BEGIN

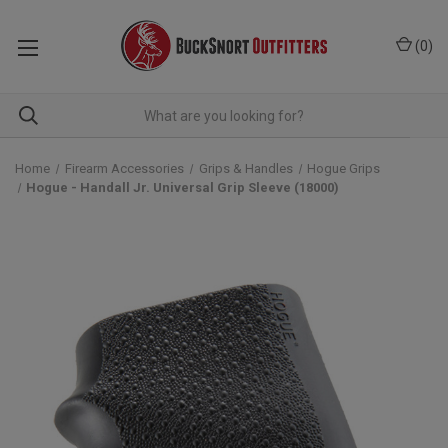
(
0
)
Home
Firearm Accessories
Grips & Handles
Hogue Grips
Hogue - Handall Jr. Universal Grip Sleeve (18000)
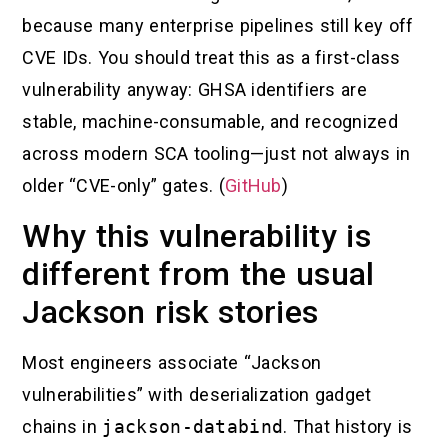
because many enterprise pipelines still key off
CVE IDs. You should treat this as a first-class
vulnerability anyway: GHSA identifiers are
stable, machine-consumable, and recognized
across modern SCA tooling—just not always in
older “CVE-only” gates. (
GitHub
)
Why this vulnerability is
different from the usual
Jackson risk stories
Most engineers associate “Jackson
vulnerabilities” with deserialization gadget
chains in
jackson-databind
. That history is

END

#### WORK REQUIRED
Print the listing exactly, minus its pictures.

#### TASK RESULT
(
0
)
Home
Firearm Accessories
Grips & Handles
Hogue Grips
Hogue - Handall Jr. Universal Grip Sleeve (18000)
because many enterprise pipelines still key off
CVE IDs. You should treat this as a first-class
vulnerability anyway: GHSA identifiers are
stable, machine-consumable, and recognized
across modern SCA tooling—just not always in
older “CVE-only” gates. (
GitHub
)
Why this vulnerability is
different from the usual
Jackson risk stories
Most engineers associate “Jackson
vulnerabilities” with deserialization gadget
chains in
jackson-databind
. That history is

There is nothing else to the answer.